The task: For the entries below, work out how many lines include the string "định", then write only that number.

[Transcribed page contents]
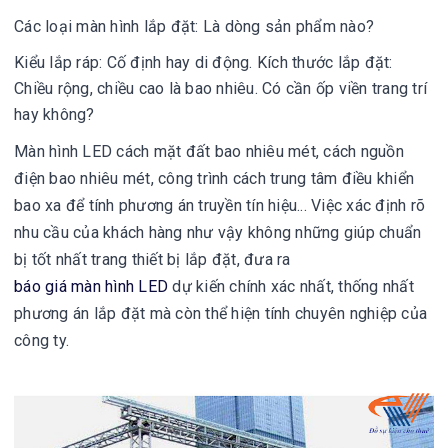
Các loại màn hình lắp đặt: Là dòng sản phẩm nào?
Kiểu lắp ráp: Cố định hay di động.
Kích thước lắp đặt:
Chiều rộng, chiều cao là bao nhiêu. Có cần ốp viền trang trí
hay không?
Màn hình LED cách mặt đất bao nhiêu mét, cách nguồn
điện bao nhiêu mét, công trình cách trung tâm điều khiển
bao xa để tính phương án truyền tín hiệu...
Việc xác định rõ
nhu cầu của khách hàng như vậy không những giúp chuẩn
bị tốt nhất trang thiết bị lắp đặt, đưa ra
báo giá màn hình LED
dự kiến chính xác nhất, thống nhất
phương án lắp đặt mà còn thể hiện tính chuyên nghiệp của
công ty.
--
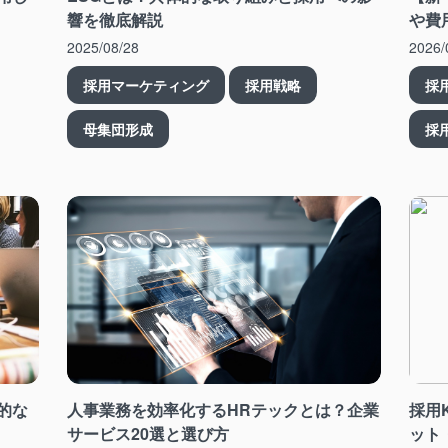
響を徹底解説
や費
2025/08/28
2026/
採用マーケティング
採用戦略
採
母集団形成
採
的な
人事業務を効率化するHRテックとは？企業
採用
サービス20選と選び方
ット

Worked solution: 2